# What the task requires
Tally the lines of the entries in which the string "around" occurs, and say only how many.
** Opening Material to process block **
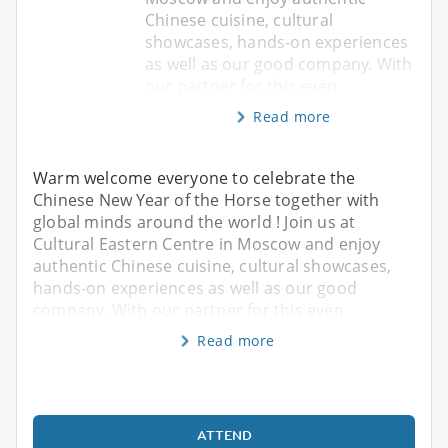
Chinese cuisine, cultural
showcases, hands-on experiences
as well as our good company. With
our partner for this even
Read more
Warm welcome everyone to celebrate the
Chinese New Year of the Horse together with
global minds around the world ! Join us at
Cultural Eastern Centre in Moscow and enjoy
authentic Chinese cuisine, cultural showcases,
hands-on experiences as well as our good
company. With our partner for this even
Read more
ATTEND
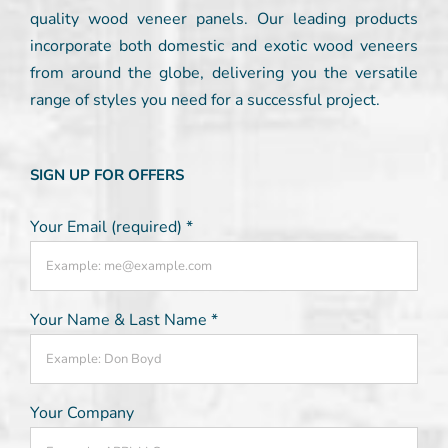
quality wood veneer panels. Our leading products
incorporate both domestic and exotic wood veneers
from around the globe, delivering you the versatile
range of styles you need for a successful project.
SIGN UP FOR OFFERS
Your Email (required)
*
Your Name & Last Name
*
Your Company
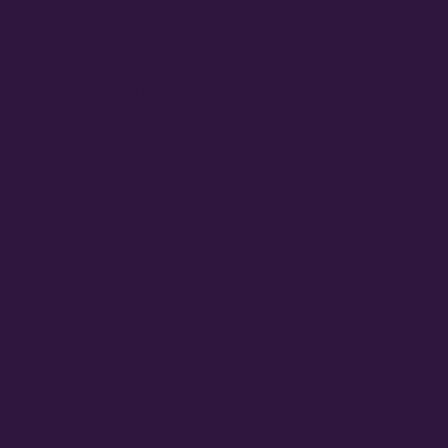
January 2025
September 2024
August 2024
June 2024
February 2024
September 2023
August 2023
June 2023
May 2023
March 2023
February 2023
** Closing Material to process block **
# Task response
2